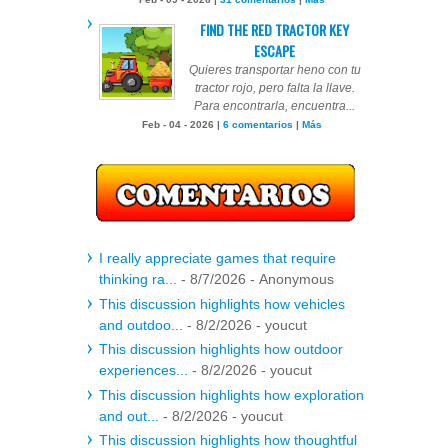
FIND THE RED TRACTOR KEY
ESCAPE
Quieres transportar heno con tu
tractor rojo, pero falta la llave.
Para encontrarla, encuentra...
Feb - 04 - 2026 |
6 comentarios
|
Más
I really appreciate games that require
thinking ra...
- 8/7/2026
- Anonymous
This discussion highlights how vehicles
and outdoo...
- 8/2/2026
- youcut
This discussion highlights how outdoor
experiences...
- 8/2/2026
- youcut
This discussion highlights how exploration
and out...
- 8/2/2026
- youcut
This discussion highlights how thoughtful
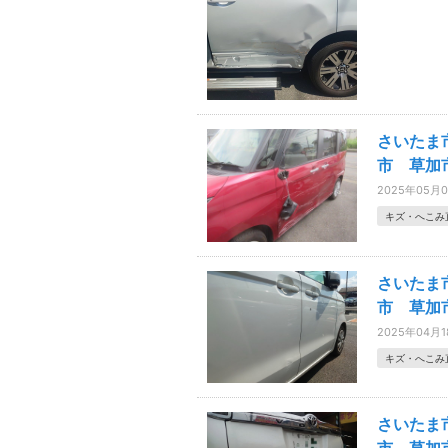
さいたま
市 草加
2025年05月
キズ・へこみ
さいたま
市 草加市
2025年04月
キズ・へこみ
さいたま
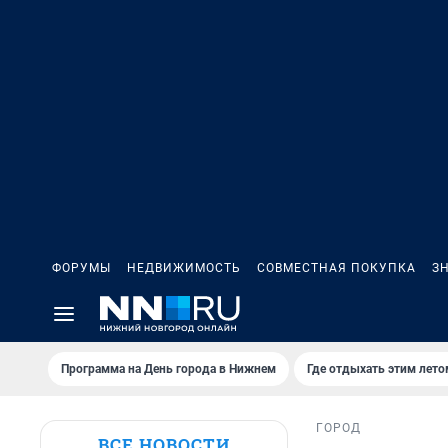
ФОРУМЫ
НЕДВИЖИМОСТЬ
СОВМЕСТНАЯ ПОКУПКА
З
Программа на День города в Нижнем
Где отдыхать этим лето
ГОРОД
ВСЕ НОВОСТИ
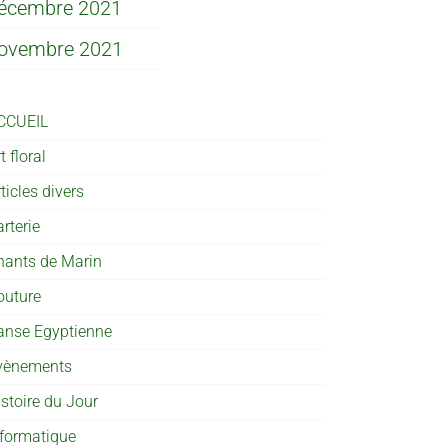
écembre 2021
ovembre 2021
CCUEIL
t floral
ticles divers
rterie
hants de Marin
outure
anse Egyptienne
vènements
istoire du Jour
nformatique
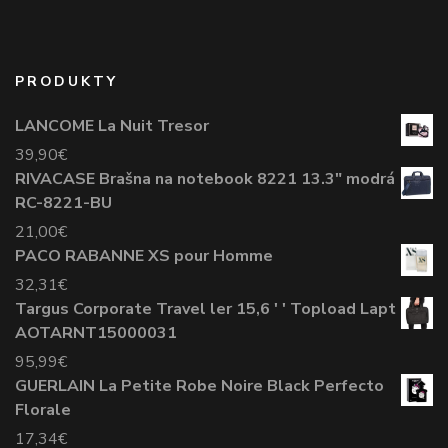
PRODUKTY
LANCOME La Nuit Tresor
39,90
€
RIVACASE Brašna na notebook 8221 13.3" modrá
RC-8221-BU
21,00
€
PACO RABANNE XS pour Homme
32,31
€
Targus Corporate Travel ler 15,6 ' ' Topload Lapt
AOTARNT15000031
95,99
€
GUERLAIN La Petite Robe Noire Black Perfecto
Florale
17,34
€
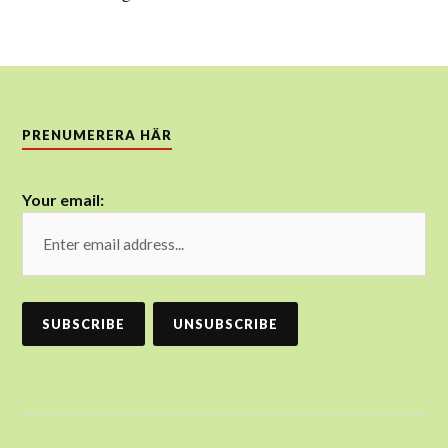
PRENUMERERA HÄR
Your email:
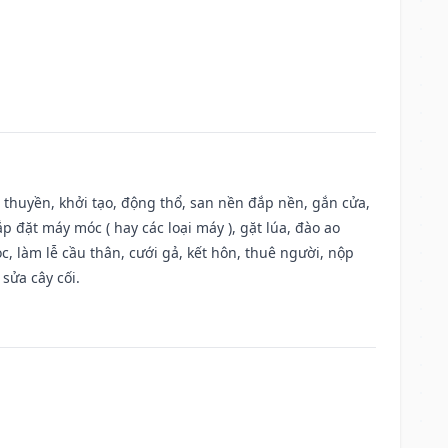
u thuyền, khởi tạo, động thổ, san nền đắp nền, gắn cửa,
 đặt máy móc ( hay các loại máy ), gặt lúa, đào ao
, làm lễ cầu thân, cưới gả, kết hôn, thuê người, nộp
sửa cây cối.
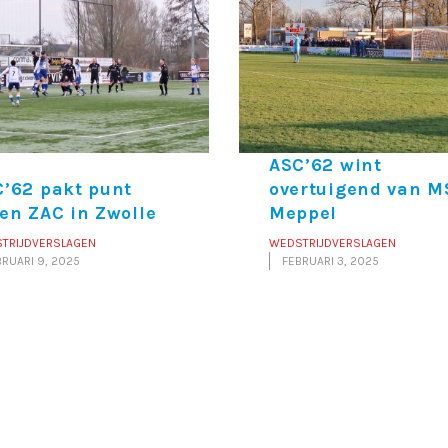
ASC’62 wint
’62 pakt punt
overtuigend van M
en ZAC in Zwolle
Meppel
TRIJDVERSLAGEN
WEDSTRIJDVERSLAGEN
BRUARI 9, 2025
FEBRUARI 3, 2025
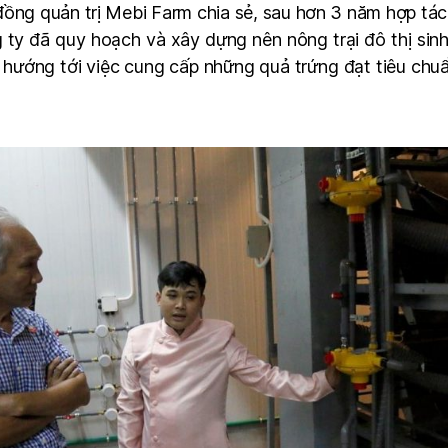
ng quản trị Mebi Farm chia sẻ, sau hơn 3 năm hợp tác v
ty đã quy hoạch và xây dựng nên nông trại đô thị sin
 hướng tới việc cung cấp những quả trứng đạt tiêu chu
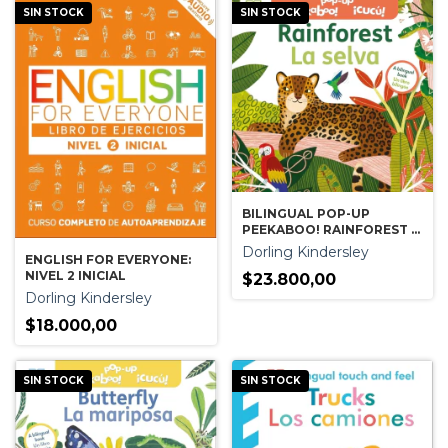
SIN STOCK
SIN STOCK
BILINGUAL POP-UP
PEEKABOO! RAINFOREST -
LA SELVA
Dorling Kindersley
ENGLISH FOR EVERYONE:
NIVEL 2 INICIAL
$23.800,00
Dorling Kindersley
$18.000,00
SIN STOCK
SIN STOCK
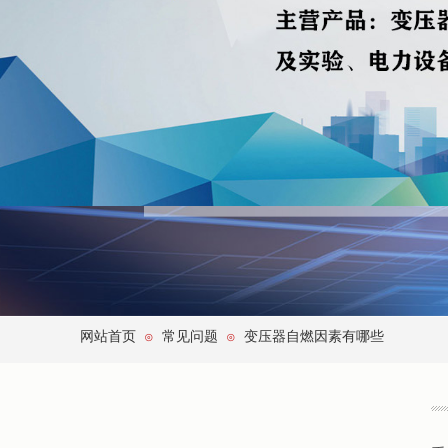
网站首页
常见问题
变压器自燃因素有哪些
⊙
⊙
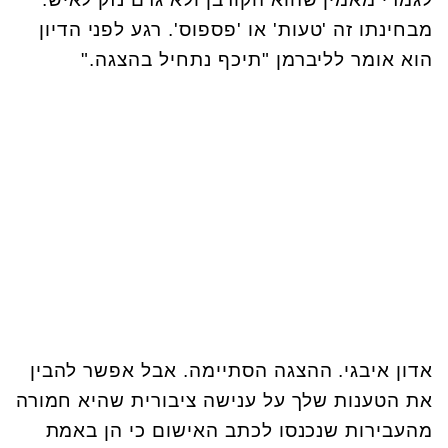
מבחינתו זה 'טעות' או 'פספוס'. רגע לפני הדיון
הוא אומר לליברמן "תיכף נתחיל בהצגה."
אדון איבגי. ההצגה הסתיימה. אבל אפשר להבין
את הטענות שלך על ענישה ציבורית שהיא חמורה
מהעבירות שנכנסו לכתב האישום כי הן באמת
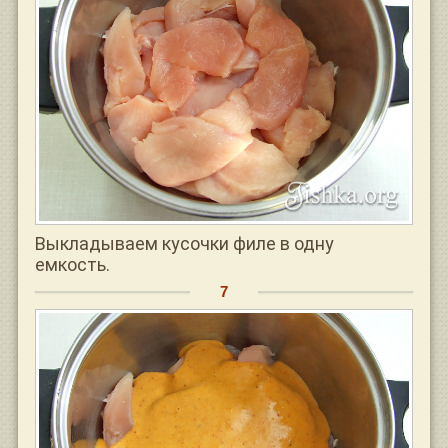
Выкладываем кусочки филе в одну
емкость.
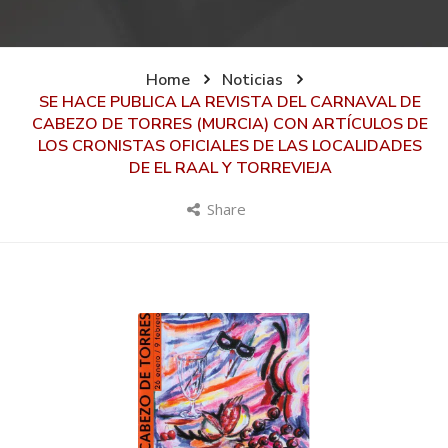
Home
Noticias
SE HACE PUBLICA LA REVISTA DEL CARNAVAL DE
CABEZO DE TORRES (MURCIA) CON ARTÍCULOS DE
LOS CRONISTAS OFICIALES DE LAS LOCALIDADES
DE EL RAAL Y TORREVIEJA
Share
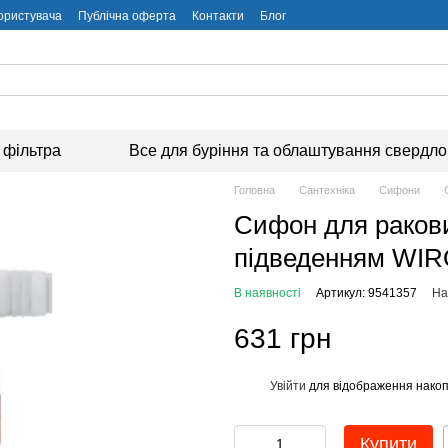
користувача
Публічна оферта
Контакти
Блог
 фільтра
Все для буріння та облаштування свердл
Головна
Сантехніка
Сифони
Сифон для раков
підведенням WIR
В наявності
Артикул: 9541357
На
631 грн
Увійти
для відображення накоп
%
Купити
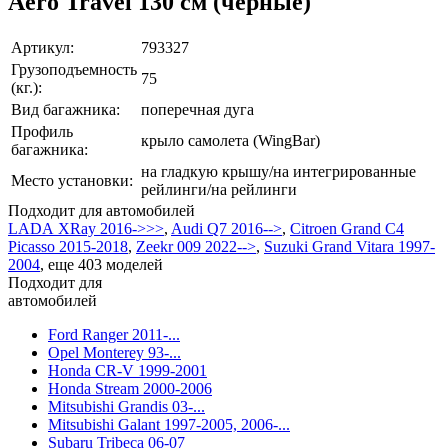
Aero Travel 130 см (черные)
Артикул:
793327
Грузоподъемность
75
(кг.):
Вид багажника:
поперечная дуга
Профиль
крыло самолета (WingBar)
багажника:
на гладкую крышу/на интегрированные
Место установки:
рейлинги/на рейлинги
Подходит для автомобилей
LADA XRay 2016->>>
,
Audi Q7 2016-->
,
Citroen Grand C4
Picasso 2015-2018
,
Zeekr 009 2022-->
,
Suzuki Grand Vitara 1997-
2004
,
еще 403 моделей
Подходит для
автомобилей
Ford Ranger 2011-...
Opel Monterey 93-...
Honda CR-V 1999-2001
Honda Stream 2000-2006
Mitsubishi Grandis 03-...
Mitsubishi Galant 1997-2005, 2006-...
Subaru Tribeca 06-07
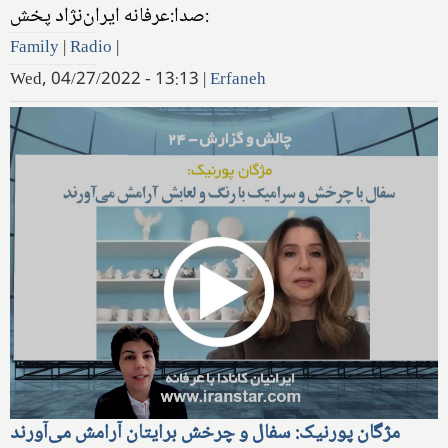
صدا:عرفانه ایران‌نژاد پخش:
Family
|
Radio
|
Wed, 04/27/2022 - 13:13
|
Erfaneh
مژگان پورنیک: سفال و چرخش برایتان آرامش می‌آورند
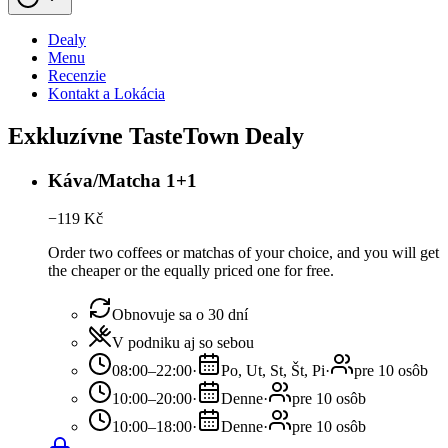
Dealy
Menu
Recenzie
Kontakt a Lokácia
Exkluzívne TasteTown Dealy
Káva/Matcha 1+1
−
119
Kč
Order two coffees or matchas of your choice, and you will get
the cheaper or the equally priced one for free.
Obnovuje sa o 30 dní
V podniku aj so sebou
08:00–22:00
·
Po, Ut, St, Št, Pi
·
pre 10 osôb
10:00–20:00
·
Denne
·
pre 10 osôb
10:00–18:00
·
Denne
·
pre 10 osôb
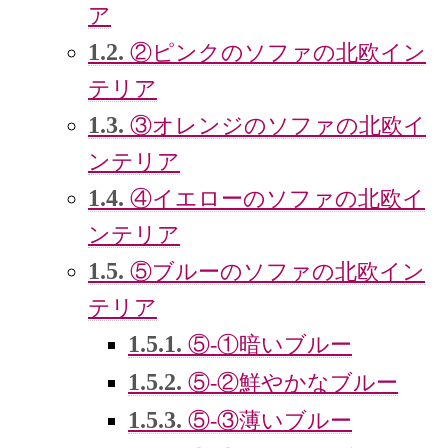
ア
1.2.
②ピンクのソファの北欧イン
テリア
1.3.
③オレンジのソファの北欧イ
ンテリア
1.4.
④イエローのソファの北欧イ
ンテリア
1.5.
⑤ブルーのソファの北欧イン
テリア
1.5.1.
⑤-①暗いブルー
1.5.2.
⑤-②鮮やかなブルー
1.5.3.
⑤-③薄いブルー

━━━━━━━━

## ASSIGNMENT
Lines that contain "highlights" should be pulled from the entries above and reported.

## WRITTEN REPLY
This discussion highlights how vehicles
This discussion highlights how outdoor
This discussion highlights how exploration
This discussion highlights how thoughtful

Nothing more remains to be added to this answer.